On Jun 27, 2007, at 5:29 PM, Andrew Lentvorski wrote:
Christopher Smith wrote:
Are we constructing or reusing lists?
Haskell is a purely functional language. :-)
Ignoring the obvious non sequitur ...
It's not a non-sequitur. In a functional language you are always
*defining* a new list, and whether a copy is made or not isn't really
specified by the source code. Since you can't specify state, you
can't specify copying.
Unfortunately, I'm pretty sure that the algorithm is O(n^2) time
*and* o(n^2) space in *all* cases because of the requirement to
copy the lists around.
No such requirement exists (and yes, the wiki page suggests
otherwise, but that's not exactly what it is saying), and even if it
did, I don't see how that would do anything beyond growing constants
on the time side and making the space side grow just as much as the
time side (i.e. be O(nlogn) for the common case).
This reference seems to agree:
http://en.literateprograms.org/Quicksort_(Haskell)
Stewart should look at that link as it addresses most of his issues,
although it doesn't use quickcheck to do unit testing.
and needs to use this code to get O(n log n) time with O(n) space:
This isn't needed to get this level of big O performance (not
surprising, since that is a function of the algorithm, not the code).
Rather, it is necessary to get better performance out of the code.
Indeed, if it were, you'd expect qsort3 to be thousands of times
(100000/log(100000) times) faster and consume 1/100000th the space
than qsort1 for sorting 100,000 elements (well, I guess it is
conceivable that qsort3's constant factor could be substantially
worse, but there is no reason to think that this is true for at least
running time).
qsort3' (x:xs) y = part xs [] [x] []
where
part [] l e g = qsort3' l (e ++ (qsort3' g y))
part (z:zs) l e g
| z > x = part zs l e (z:g)
| z < x = part zs (z:l) e g
| otherwise = part zs l (z:e) g
Doesn't look so clean or obvious anymore.
Perhaps I'm insane, but this doesn't seem any harder to read. I'll
agree that coming up with it in the first place requires some
knowledge of standard optimization tricks (namely the time honored
tradition of avoiding concatenation), but reading it isn't that
difficult.
In fact, what you described is the *classic* pitfall of functional
languages. It is very easy to write code that performs absolutely
horribly because of all the implied copying.
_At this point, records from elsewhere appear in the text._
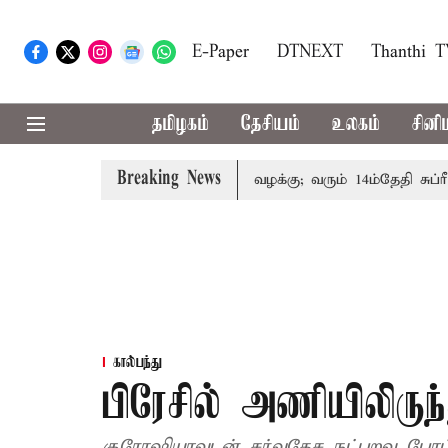
E-Paper
DTNEXT
Thanthi 
தமிழகம்
தேசியம்
உலகம்
சினி
Breaking News
குடும்பத்தினருக்கு அரசுப்பணி வழக்கு; வரும் 14ம்தேதி சுப்ரீம்க
கால்பந்து
பிரேசில் அணியிலிருந்
குரோஷியாவுடன் சர்வதேச நட்புறவு போட்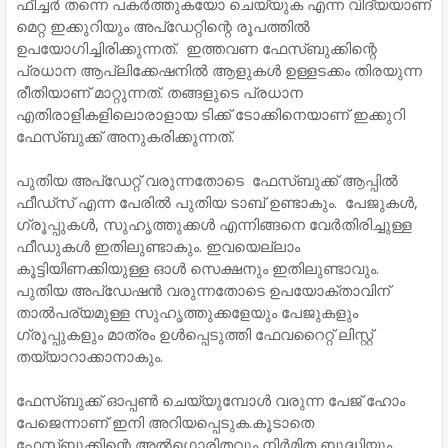
ഫീച്ചര്‍ തന്നെ പകര്‍ത്തുകയോ ചെയ്യുക എന്ന വിദ്യയാണ്
മെറ്റ ഇക്കുറിയും അപ്ഡേറ്റിന്റെ രൂപത്തില്‍
ഉപയോഗിച്ചിരിക്കുന്നത്. ഇത്തവണ ഫേസ്ബുക്കിന്റെ
പ്രധാന ആപ്ലിക്കേഷനില്‍ ആളുകള്‍ ഉള്ളടക്കം തിരയുന്ന
രീതിയാണ് മാറ്റുന്നത്. തങ്ങളുടെ പ്രധാന
എതിരാളികളിലൊരാളായ ടിക്ക് ടോക്കിനെയാണ് ഇക്കുറി
ഫേസ്ബുക്ക് അനുകരിക്കുന്നത്.
പുതിയ അപ്ഡേറ്റ് വരുന്നതോടെ ഫേ‌സ്ബുക്ക് ആപ്പില്‍
ഫീഡ്സ് എന്ന പേരില്‍ പുതിയ ടാബ് ഉണ്ടാകും. പേജുകള്‍,
ഗ്രൂപ്പുകള്‍, സുഹൃത്തുക്കള്‍ എന്നിങ്ങനെ വേര്‍തിരിച്ചുള്ള
ഫീഡുകള്‍ ഇതിലുണ്ടാകും. ഇവയെല്ലാം
കൂട്ടിയിണക്കിയുള്ള ഓള്‍ സെക്ഷനും ഇതിലുണ്ടാവും.
പുതിയ അപ്ഡേഷന്‍ വരുന്നതോടെ ഉപയോക്താവിന്
താല്‍പര്യമുള്ള സുഹൃത്തുക്കളേയും പേജുകളും
ഗ്രൂപ്പുകളും മാത്രം ഉള്‍പ്പെടുത്തി ഫേവറൈറ്റ് ലിസ്റ്റ്
തയ്യാറാക്കാനാകും.
ഫേസ്ബുക്ക് ഓപ്പണ്‍ ചെയ്യുമ്പോള്‍ വരുന്ന പേജ് ഹോം
പേജെന്നാണ് ഇനി അറിയപ്പെടുക.കൂടാതെ
ഫേ‌സ്ബുക്കിന്റെ അല്‍ഗൊരിതവും നിര്‍മിത ബുദ്ധിയും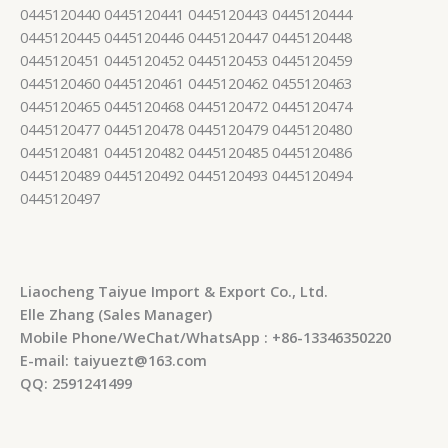
0445120440 0445120441 0445120443 0445120444
0445120445 0445120446 0445120447 0445120448
0445120451 0445120452 0445120453 0445120459
0445120460 0445120461 0445120462 0455120463
0445120465 0445120468 0445120472 0445120474
0445120477 0445120478 0445120479 0445120480
0445120481 0445120482 0445120485 0445120486
0445120489 0445120492 0445120493 0445120494
0445120497
Liaocheng Taiyue Import & Export Co., Ltd.
Elle Zhang (Sales Manager)
Mobile Phone/WeChat/WhatsApp : +86-13346350220
E-mail: taiyuezt@163.com
QQ: 2591241499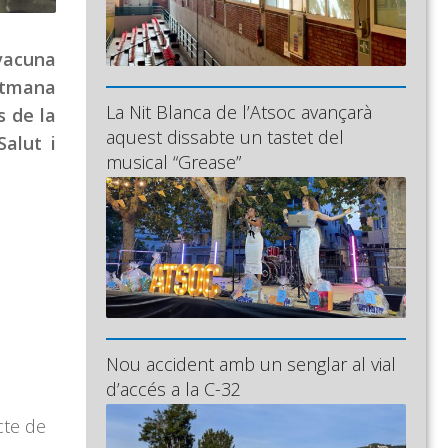
 vacuna
setmana
La Nit Blanca de l’Atsoc avançarà
s de la
aquest dissabte un tastet del
alut i
musical “Grease”
Nou accident amb un senglar al vial
d’accés a la C-32
cte de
Yes, although runtimes can and do figure out how to minimize this,
which is why you don't see the "slow" version being that much worse
than the "fast" version. The same is not true with other languages.
In this instance, someone spent the extra time to do a functional-
style mergesort that would be matched in performance (and better in
space!) by someone who wrote a stupid shell sort ( O(n^2) time, O
(n) space) in imperative style.
a) They didn't do a mergesort. The GHC List.sort function does a
merge sort, which tends to be the preferred way to do a stable sort
(for example, std::sort is quicksort but std::stable_sort is
mergesort) for obvious reasons.
b) "stupid" shell sort is theoretically faster than quicksort for
worst cases, and not much worse on average. Quicksort tends to be
faster in practice because real world machines don't follow the
abstract computing model. Similarly, it is not clear that even the
original qsort implementation posted would necessarily perform more
slowly on average than "a stupid shell sort in imperative style".
Worse, a naive Haskell programmer would actually have been more
successful with writing a shell sort even in Haskell (which would
give the expected O(n^2) time, O(n) space)!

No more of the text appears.